____ EXERCISE MATERIAL

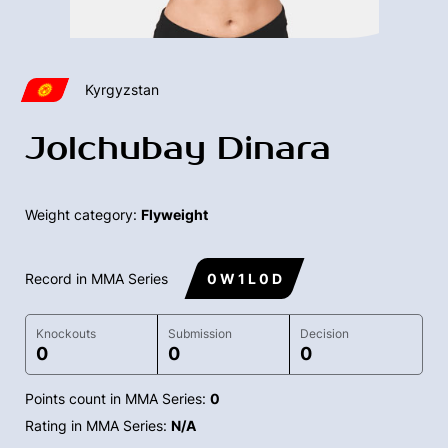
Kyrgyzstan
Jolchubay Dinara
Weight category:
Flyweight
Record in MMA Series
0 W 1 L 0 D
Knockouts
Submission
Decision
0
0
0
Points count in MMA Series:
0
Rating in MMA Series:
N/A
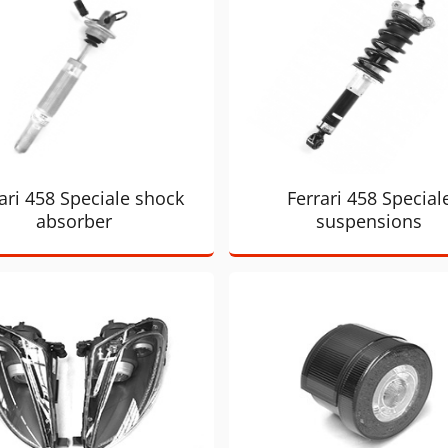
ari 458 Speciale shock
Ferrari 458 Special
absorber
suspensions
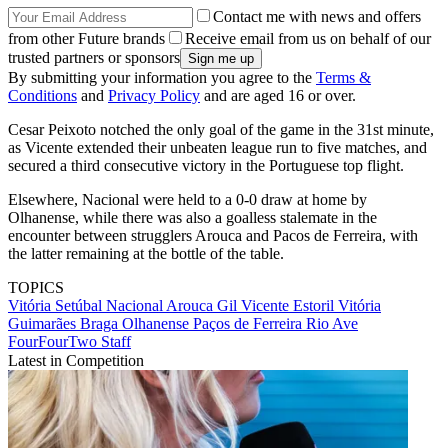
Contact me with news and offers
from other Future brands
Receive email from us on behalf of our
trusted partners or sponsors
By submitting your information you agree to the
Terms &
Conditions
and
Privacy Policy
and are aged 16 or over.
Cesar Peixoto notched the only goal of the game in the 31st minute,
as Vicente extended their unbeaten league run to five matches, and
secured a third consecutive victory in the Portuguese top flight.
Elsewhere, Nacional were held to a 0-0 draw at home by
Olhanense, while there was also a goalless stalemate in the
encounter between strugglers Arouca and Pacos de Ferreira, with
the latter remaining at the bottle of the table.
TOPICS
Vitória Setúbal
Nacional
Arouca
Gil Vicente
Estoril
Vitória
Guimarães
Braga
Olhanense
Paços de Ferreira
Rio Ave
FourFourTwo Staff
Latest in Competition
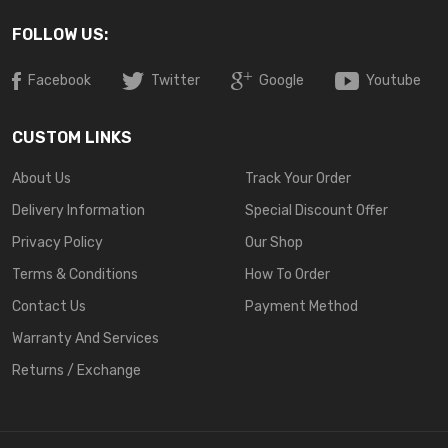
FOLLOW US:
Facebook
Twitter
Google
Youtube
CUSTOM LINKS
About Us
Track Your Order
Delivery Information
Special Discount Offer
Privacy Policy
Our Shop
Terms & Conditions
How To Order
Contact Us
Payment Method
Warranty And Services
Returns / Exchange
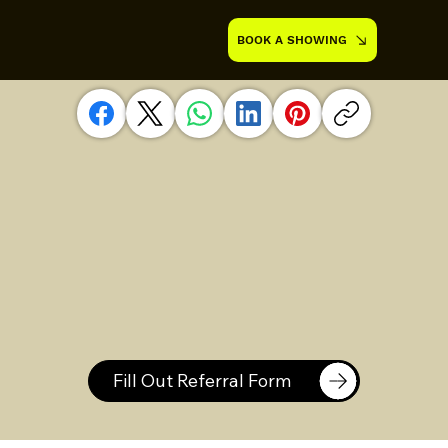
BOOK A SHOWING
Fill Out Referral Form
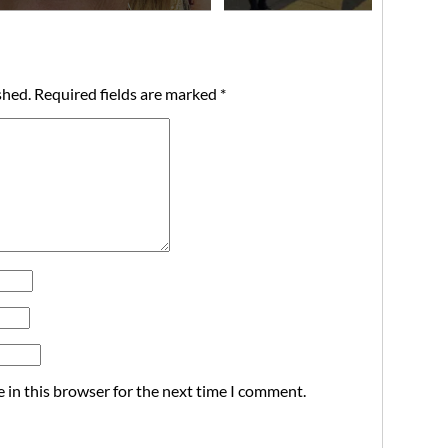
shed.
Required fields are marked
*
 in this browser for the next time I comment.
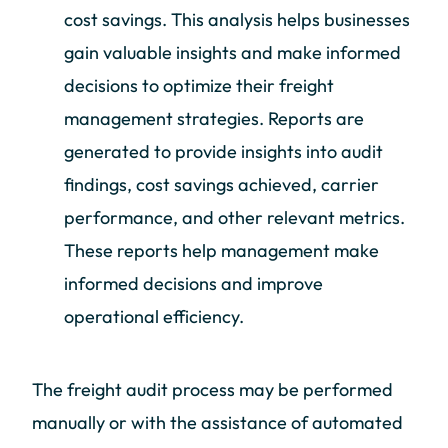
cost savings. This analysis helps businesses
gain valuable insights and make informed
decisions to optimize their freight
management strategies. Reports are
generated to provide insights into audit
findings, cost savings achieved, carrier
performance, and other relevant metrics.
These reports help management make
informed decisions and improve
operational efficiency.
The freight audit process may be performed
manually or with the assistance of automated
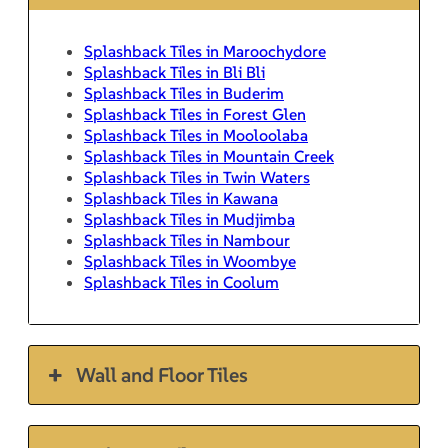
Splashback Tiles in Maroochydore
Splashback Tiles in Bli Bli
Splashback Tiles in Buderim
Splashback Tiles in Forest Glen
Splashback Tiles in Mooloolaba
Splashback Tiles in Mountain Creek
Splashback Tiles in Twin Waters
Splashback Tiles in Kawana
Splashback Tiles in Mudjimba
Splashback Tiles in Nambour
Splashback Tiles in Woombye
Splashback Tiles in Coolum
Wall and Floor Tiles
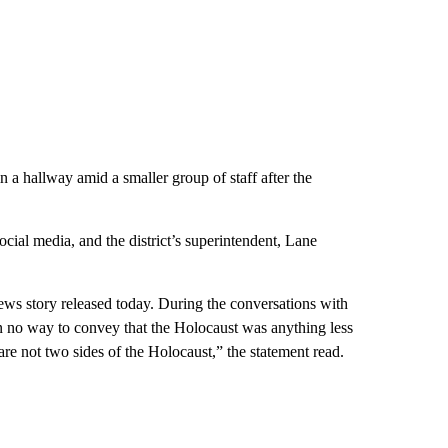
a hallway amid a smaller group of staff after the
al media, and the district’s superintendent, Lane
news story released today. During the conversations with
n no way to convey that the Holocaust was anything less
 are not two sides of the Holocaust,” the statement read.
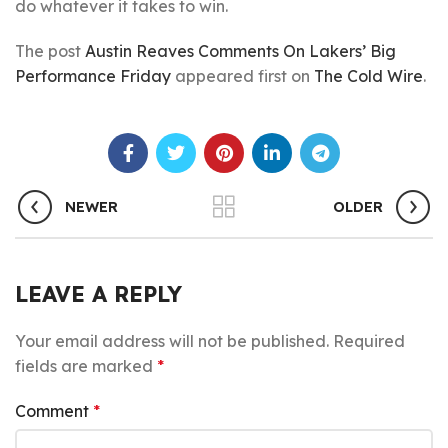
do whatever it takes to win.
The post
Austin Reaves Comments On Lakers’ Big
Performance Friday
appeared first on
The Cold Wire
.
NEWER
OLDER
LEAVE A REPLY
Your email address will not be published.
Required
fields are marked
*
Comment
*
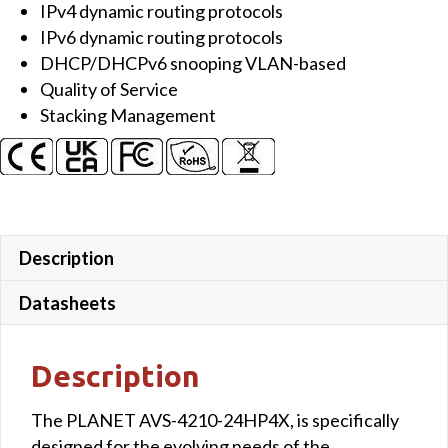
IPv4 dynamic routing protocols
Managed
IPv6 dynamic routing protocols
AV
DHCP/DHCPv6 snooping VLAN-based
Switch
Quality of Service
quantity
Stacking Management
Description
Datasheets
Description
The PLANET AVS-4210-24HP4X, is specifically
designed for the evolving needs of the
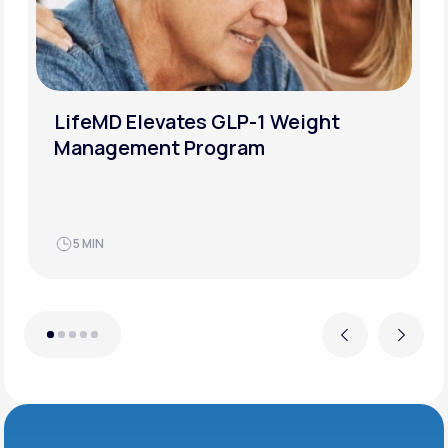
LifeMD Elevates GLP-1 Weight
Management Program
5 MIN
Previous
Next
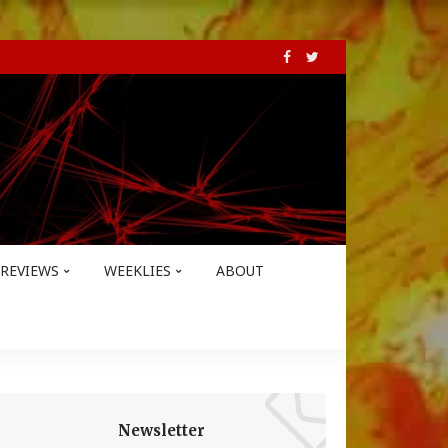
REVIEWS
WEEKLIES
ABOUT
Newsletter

________
____ EXERCISE MATERIAL

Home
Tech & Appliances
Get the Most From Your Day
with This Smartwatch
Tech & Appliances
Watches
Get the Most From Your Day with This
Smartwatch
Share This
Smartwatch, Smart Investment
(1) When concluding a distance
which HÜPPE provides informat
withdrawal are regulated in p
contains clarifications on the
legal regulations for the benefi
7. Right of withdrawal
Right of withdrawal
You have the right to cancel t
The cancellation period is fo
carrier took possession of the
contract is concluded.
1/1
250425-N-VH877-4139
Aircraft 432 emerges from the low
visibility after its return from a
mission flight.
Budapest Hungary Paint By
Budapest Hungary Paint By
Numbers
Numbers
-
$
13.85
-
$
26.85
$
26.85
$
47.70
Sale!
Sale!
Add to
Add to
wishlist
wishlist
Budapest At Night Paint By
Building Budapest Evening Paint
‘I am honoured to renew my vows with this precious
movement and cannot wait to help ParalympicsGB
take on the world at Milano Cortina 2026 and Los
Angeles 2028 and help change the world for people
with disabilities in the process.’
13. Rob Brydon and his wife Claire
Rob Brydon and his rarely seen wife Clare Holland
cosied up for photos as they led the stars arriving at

________

INSTRUCTIONS FOR THE TASK
Copy word for word the lines above, starting at the line containing "a hallway amid" and ending at the line containing "DHCP/DHCPv6 snooping VLAN-based", inclusive, with no pictures.

EXERCISE SOLUTION
a hallway amid a smaller group of staff after the
al media, and the district’s superintendent, Lane
news story released today. During the conversations with
n no way to convey that the Holocaust was anything less
 are not two sides of the Holocaust,” the statement read.
do whatever it takes to win.
The post
Austin Reaves Comments On Lakers’ Big
Performance Friday
appeared first on
The Cold Wire
.
NEWER
OLDER
LEAVE A REPLY
Your email address will not be published.
Required
fields are marked
*
Comment
*
IPv4 dynamic routing protocols
Managed
IPv6 dynamic routing protocols
AV
DHCP/DHCPv6 snooping VLAN-based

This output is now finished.